▶ PROBLEM
Go through the lines below and copy any that hold the string "every".

▶ MATERIAL FOR THIS TASK
>>>>
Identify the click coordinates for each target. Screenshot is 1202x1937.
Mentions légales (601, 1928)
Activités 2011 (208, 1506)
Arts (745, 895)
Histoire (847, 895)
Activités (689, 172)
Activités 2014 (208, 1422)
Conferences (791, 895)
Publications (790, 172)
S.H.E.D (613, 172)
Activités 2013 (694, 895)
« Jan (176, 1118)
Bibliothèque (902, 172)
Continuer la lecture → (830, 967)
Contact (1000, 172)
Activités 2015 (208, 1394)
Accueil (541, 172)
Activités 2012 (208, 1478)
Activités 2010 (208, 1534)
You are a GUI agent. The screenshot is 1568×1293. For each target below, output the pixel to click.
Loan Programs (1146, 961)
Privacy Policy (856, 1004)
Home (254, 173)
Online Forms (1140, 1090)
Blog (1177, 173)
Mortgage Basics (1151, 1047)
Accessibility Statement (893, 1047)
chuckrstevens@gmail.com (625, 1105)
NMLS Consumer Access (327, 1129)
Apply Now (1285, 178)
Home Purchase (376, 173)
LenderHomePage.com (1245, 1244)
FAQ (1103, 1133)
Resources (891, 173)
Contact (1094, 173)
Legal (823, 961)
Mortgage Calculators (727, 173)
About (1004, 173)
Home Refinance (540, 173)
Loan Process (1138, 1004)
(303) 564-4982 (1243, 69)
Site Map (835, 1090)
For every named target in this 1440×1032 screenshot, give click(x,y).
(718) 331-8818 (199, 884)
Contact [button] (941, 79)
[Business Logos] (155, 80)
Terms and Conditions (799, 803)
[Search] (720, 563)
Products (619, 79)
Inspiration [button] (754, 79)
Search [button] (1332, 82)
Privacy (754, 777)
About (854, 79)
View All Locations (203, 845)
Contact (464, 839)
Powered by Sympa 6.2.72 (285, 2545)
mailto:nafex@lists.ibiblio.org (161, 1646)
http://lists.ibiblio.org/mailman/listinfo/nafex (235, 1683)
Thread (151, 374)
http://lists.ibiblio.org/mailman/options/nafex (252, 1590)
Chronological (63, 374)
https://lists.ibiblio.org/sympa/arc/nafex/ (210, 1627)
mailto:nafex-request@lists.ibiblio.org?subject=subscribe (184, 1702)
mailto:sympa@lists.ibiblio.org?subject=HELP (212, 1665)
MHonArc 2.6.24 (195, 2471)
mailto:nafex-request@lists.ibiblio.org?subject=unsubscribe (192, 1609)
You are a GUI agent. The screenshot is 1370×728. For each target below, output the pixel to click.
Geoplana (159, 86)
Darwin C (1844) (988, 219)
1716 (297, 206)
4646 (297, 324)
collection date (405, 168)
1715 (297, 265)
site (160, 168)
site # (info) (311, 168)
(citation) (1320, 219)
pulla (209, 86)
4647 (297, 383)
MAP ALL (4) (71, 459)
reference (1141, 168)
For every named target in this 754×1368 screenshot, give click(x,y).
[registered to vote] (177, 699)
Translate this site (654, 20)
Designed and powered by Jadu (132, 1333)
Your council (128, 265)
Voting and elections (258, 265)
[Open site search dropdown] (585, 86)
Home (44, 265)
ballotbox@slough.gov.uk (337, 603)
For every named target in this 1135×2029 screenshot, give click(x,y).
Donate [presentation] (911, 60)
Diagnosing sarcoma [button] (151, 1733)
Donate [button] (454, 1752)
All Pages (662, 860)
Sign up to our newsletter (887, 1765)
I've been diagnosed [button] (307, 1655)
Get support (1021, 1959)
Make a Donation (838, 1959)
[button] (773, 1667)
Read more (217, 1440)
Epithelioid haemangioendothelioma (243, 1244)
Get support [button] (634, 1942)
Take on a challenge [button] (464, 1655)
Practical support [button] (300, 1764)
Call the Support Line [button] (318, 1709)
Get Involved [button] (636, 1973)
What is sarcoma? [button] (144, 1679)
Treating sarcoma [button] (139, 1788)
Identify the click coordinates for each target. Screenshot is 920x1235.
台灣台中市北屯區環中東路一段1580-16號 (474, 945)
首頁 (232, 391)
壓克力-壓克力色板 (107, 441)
<<<<
▶ ANSWER FOR THE TASK
For every named target in this 1440×1032 screenshot, give click(x,y).
For every named target in this 754×1368 screenshot, give click(x,y).
For every named target in this 1135×2029 screenshot, give click(x,y).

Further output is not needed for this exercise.